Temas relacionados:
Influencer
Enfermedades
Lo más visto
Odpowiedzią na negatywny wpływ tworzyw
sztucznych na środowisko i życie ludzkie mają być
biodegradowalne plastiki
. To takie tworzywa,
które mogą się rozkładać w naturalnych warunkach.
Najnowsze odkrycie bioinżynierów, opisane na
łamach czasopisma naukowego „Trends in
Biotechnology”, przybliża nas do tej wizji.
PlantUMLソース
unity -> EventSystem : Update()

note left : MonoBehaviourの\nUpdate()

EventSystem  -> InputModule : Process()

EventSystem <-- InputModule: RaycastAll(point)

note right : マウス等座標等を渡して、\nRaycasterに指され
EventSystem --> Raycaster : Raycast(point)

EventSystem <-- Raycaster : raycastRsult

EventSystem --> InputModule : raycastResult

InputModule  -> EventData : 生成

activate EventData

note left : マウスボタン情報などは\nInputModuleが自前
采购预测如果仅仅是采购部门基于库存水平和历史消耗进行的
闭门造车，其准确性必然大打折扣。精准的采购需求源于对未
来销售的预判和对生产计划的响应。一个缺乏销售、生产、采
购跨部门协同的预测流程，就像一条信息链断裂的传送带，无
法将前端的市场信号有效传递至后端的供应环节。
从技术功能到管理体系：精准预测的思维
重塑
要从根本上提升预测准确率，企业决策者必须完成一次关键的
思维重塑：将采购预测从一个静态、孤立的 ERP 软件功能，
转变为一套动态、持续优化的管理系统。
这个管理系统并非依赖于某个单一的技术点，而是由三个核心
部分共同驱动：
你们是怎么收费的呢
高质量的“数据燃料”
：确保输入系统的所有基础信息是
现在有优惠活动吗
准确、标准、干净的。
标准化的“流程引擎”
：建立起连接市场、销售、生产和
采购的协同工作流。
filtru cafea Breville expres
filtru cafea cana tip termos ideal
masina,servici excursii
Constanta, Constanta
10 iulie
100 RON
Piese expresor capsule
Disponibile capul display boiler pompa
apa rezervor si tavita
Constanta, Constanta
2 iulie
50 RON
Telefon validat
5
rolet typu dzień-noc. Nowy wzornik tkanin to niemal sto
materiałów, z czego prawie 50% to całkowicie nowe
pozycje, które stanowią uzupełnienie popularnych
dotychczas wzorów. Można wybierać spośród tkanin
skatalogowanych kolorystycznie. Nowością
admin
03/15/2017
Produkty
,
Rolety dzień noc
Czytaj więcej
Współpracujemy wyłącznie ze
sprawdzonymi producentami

» Task directions
Could you copy out the data in full, exactly as it is written?

» Response to this task
Temas relacionados:
Influencer
Enfermedades
Lo más visto
Odpowiedzią na negatywny wpływ tworzyw
sztucznych na środowisko i życie ludzkie mają być
biodegradowalne plastiki
. To takie tworzywa,
które mogą się rozkładać w naturalnych warunkach.
Najnowsze odkrycie bioinżynierów, opisane na
łamach czasopisma naukowego „Trends in
Biotechnology”, przybliża nas do tej wizji.
PlantUMLソース
unity -> EventSystem : Update()

note left : MonoBehaviourの\nUpdate()

EventSystem  -> InputModule : Process()

EventSystem <-- InputModule: RaycastAll(point)

note right : マウス等座標等を渡して、\nRaycasterに指され
EventSystem --> Raycaster : Raycast(point)

EventSystem <-- Raycaster : raycastRsult

EventSystem --> InputModule : raycastResult

InputModule  -> EventData : 生成

activate EventData

note left : マウスボタン情報などは\nInputModuleが自前
采购预测如果仅仅是采购部门基于库存水平和历史消耗进行的
闭门造车，其准确性必然大打折扣。精准的采购需求源于对未
来销售的预判和对生产计划的响应。一个缺乏销售、生产、采
购跨部门协同的预测流程，就像一条信息链断裂的传送带，无
法将前端的市场信号有效传递至后端的供应环节。
从技术功能到管理体系：精准预测的思维
重塑
要从根本上提升预测准确率，企业决策者必须完成一次关键的
思维重塑：将采购预测从一个静态、孤立的 ERP 软件功能，
转变为一套动态、持续优化的管理系统。
这个管理系统并非依赖于某个单一的技术点，而是由三个核心
部分共同驱动：
你们是怎么收费的呢
高质量的“数据燃料”
：确保输入系统的所有基础信息是
现在有优惠活动吗
准确、标准、干净的。
标准化的“流程引擎”
：建立起连接市场、销售、生产和
采购的协同工作流。
filtru cafea Breville expres
filtru cafea cana tip termos ideal
masina,servici excursii
Constanta, Constanta
10 iulie
100 RON
Piese expresor capsule
Disponibile capul display boiler pompa
apa rezervor si tavita
Constanta, Constanta
2 iulie
50 RON
Telefon validat
5
rolet typu dzień-noc. Nowy wzornik tkanin to niemal sto
materiałów, z czego prawie 50% to całkowicie nowe
pozycje, które stanowią uzupełnienie popularnych
dotychczas wzorów. Można wybierać spośród tkanin
skatalogowanych kolorystycznie. Nowością
admin
03/15/2017
Produkty
,
Rolety dzień noc
Czytaj więcej
Współpracujemy wyłącznie ze
sprawdzonymi producentami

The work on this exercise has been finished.